Behind every conversation about sleeping arrangements is a question about sex. People might ask, “OMGWFTBBQ AREN’T YOU RUINING YOUR MARRIAGE??!!!!” And the answer is… I don’t know, maybe? A lot of couples sleep apart, and studies are conflicting as to how much more (or less) sex you have if you sleep apart. Right now, in our life, good sleep takes precedent over everything, including sex, although we do OK.
Let me put it this way: we have about as much sex now as we ever did when we shared a bed. And we have more sex now than we did for quite a while when we shared a bed.

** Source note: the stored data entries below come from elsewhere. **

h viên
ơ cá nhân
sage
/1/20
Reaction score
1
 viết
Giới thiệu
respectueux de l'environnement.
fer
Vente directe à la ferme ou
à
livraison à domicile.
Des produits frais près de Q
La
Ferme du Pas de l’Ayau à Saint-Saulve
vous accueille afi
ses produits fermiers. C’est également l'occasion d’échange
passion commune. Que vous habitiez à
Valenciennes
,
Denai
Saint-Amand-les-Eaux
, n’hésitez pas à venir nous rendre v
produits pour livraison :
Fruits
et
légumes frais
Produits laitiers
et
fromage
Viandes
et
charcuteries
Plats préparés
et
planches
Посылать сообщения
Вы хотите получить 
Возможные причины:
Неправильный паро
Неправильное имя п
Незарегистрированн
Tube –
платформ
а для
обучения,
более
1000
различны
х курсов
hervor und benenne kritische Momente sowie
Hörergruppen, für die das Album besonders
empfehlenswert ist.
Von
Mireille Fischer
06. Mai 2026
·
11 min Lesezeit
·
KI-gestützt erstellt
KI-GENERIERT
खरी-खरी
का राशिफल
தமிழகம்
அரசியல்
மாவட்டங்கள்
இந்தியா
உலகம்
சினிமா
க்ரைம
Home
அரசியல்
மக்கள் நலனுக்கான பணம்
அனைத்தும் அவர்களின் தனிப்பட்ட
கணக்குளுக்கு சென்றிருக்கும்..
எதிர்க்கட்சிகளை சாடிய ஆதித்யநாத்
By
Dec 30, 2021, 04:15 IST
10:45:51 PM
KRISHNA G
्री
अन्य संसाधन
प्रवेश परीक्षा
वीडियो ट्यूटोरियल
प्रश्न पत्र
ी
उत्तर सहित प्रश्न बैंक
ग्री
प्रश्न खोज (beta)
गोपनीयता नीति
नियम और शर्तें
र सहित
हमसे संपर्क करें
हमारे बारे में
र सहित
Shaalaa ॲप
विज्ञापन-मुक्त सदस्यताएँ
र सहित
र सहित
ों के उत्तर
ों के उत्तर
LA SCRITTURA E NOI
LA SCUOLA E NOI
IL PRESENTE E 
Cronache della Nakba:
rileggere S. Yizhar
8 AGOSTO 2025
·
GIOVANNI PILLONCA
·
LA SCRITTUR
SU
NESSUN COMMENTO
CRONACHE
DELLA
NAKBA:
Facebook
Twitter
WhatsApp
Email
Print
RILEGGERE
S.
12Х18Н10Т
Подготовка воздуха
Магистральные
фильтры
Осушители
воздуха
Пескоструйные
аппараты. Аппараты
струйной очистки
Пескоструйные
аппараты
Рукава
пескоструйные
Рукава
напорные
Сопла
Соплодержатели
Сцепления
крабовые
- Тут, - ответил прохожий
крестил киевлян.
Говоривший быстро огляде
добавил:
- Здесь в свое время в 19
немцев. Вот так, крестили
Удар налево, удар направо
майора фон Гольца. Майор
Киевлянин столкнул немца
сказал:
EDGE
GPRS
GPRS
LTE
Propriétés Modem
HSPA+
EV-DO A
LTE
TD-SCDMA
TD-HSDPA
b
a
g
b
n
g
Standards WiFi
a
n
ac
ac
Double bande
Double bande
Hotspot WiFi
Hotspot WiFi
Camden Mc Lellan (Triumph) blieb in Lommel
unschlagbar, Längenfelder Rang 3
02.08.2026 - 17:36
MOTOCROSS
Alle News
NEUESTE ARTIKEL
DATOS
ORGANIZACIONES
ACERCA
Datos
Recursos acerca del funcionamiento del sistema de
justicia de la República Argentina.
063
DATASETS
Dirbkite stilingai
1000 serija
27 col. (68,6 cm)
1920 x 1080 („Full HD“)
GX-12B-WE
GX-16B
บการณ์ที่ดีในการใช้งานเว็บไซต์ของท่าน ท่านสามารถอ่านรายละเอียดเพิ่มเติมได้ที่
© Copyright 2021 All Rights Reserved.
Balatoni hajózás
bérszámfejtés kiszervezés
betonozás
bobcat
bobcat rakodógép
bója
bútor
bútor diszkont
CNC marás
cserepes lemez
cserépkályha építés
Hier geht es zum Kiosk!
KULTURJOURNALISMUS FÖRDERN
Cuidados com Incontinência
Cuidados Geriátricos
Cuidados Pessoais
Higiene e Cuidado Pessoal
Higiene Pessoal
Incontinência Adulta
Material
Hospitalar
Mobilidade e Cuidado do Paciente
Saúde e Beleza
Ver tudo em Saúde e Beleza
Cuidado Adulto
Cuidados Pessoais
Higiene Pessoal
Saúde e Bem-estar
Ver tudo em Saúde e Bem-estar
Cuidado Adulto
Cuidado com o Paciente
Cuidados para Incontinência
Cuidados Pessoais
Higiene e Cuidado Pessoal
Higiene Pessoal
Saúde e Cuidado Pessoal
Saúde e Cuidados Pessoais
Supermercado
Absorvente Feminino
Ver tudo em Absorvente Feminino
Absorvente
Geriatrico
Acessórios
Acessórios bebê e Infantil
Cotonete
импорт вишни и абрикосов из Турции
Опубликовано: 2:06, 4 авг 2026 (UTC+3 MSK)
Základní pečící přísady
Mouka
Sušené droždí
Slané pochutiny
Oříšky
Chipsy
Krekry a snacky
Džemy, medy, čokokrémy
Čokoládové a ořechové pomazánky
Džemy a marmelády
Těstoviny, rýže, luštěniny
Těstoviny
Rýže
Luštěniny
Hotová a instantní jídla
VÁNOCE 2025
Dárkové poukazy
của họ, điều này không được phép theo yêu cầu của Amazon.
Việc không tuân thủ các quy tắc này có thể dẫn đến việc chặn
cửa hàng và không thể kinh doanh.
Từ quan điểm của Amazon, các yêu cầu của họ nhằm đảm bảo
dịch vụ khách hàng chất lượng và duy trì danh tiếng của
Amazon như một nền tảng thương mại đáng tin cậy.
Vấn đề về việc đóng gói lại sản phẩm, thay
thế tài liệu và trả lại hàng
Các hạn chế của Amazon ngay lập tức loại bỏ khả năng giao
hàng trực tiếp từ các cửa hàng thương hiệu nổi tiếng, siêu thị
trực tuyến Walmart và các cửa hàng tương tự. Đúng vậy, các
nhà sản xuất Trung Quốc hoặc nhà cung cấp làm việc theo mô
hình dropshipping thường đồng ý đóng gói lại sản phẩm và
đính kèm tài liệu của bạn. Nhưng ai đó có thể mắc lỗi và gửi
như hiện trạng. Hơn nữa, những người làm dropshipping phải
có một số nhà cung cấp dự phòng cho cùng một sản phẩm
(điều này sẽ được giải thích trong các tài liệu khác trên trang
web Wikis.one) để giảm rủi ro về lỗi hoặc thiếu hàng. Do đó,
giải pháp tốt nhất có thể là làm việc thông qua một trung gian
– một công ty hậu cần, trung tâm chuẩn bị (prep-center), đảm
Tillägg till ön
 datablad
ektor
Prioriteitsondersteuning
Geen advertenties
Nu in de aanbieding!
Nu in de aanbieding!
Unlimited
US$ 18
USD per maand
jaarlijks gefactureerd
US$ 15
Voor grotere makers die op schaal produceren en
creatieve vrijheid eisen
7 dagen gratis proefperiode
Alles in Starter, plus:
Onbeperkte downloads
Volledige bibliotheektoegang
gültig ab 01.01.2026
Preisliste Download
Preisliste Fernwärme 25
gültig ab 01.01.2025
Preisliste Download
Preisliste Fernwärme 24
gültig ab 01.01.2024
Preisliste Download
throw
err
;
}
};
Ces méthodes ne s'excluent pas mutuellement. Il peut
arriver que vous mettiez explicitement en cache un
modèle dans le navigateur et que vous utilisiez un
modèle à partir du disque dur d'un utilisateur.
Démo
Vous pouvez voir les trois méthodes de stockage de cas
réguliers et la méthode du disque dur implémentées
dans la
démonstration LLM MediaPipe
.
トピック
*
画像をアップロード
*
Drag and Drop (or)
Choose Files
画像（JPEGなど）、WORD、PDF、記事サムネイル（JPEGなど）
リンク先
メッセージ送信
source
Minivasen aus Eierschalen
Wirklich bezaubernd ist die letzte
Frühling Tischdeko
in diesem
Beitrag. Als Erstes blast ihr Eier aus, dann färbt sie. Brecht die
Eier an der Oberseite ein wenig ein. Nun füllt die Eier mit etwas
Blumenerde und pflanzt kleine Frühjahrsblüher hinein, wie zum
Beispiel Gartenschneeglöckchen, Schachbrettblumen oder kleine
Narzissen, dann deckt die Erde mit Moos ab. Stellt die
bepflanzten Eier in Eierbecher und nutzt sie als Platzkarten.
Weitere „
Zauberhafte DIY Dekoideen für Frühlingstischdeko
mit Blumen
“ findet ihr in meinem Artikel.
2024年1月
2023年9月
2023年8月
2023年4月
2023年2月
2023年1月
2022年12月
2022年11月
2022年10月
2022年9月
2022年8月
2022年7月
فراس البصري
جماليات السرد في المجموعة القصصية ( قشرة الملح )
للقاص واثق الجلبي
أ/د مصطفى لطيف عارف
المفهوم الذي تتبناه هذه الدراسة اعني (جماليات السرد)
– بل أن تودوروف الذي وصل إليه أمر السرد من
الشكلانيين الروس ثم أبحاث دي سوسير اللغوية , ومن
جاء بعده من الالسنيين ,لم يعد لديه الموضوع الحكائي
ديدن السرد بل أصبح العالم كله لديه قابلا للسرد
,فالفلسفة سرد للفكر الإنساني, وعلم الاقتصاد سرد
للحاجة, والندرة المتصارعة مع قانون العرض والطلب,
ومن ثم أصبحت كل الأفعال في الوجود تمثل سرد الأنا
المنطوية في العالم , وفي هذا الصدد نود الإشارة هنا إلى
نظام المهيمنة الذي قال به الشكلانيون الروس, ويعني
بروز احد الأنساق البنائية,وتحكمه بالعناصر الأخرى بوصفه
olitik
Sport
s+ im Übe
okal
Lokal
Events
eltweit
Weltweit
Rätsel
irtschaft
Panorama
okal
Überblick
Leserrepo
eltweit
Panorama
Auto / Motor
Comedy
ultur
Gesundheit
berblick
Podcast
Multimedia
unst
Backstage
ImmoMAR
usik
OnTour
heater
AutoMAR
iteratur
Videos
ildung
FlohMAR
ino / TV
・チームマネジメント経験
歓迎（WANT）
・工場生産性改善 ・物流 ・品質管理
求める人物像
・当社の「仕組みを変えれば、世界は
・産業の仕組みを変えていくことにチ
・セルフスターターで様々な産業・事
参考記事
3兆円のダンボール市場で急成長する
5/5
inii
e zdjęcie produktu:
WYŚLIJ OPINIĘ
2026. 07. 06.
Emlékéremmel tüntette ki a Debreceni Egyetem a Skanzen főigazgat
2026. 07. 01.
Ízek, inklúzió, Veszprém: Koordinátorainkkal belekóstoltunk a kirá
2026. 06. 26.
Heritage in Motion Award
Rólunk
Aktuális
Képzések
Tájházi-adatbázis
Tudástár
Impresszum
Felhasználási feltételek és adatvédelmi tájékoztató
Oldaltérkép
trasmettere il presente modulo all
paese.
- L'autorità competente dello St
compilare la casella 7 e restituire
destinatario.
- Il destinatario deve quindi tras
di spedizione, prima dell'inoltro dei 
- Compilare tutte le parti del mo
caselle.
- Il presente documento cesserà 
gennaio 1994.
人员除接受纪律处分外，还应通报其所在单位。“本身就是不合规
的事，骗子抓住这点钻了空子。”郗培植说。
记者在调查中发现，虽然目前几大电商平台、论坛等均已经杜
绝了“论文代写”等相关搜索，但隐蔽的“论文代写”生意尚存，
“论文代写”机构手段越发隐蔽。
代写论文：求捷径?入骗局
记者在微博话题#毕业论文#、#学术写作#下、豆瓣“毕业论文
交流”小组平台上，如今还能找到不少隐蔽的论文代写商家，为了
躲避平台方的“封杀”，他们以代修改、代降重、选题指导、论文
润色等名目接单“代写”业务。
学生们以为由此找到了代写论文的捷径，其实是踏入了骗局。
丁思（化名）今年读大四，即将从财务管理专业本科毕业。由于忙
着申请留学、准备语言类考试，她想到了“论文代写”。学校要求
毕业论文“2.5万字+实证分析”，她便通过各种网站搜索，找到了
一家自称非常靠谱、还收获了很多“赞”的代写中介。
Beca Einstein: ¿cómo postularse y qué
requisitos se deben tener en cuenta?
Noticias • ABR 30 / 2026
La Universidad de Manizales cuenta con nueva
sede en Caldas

I think sex has more to do with the dynamics in our relationship at any given moment than where we happen to place our bodies at night, to sleep. If things are good, if we’re well rested, if we want to? We find a way to make it happen. If we’re stressed, tired, angry, distracted? We won’t. Even if we spend 10 hours less than a foot away from each other. Honestly, bed-sharing with my snoring, hard-to-wake husband might inspire more resentment between us, more sleep-deprived fantasies of pillow smothering. I don’t think sharing a bed would save a failing marriage, nor do I think separate beds would destroy a good one. But what do I know? I’ve only been married for 9 years.
I don’t think it will be like this forever. If having kids has taught me anything, it’s that the way things are today is not how they will be forever. I love my husband and I’m sure that with some Breathe Right strips and two increasingly independent daughters, snuggling at night will reemerge as a way we stay connected. But for now? This queen-sized bed is mine all mine.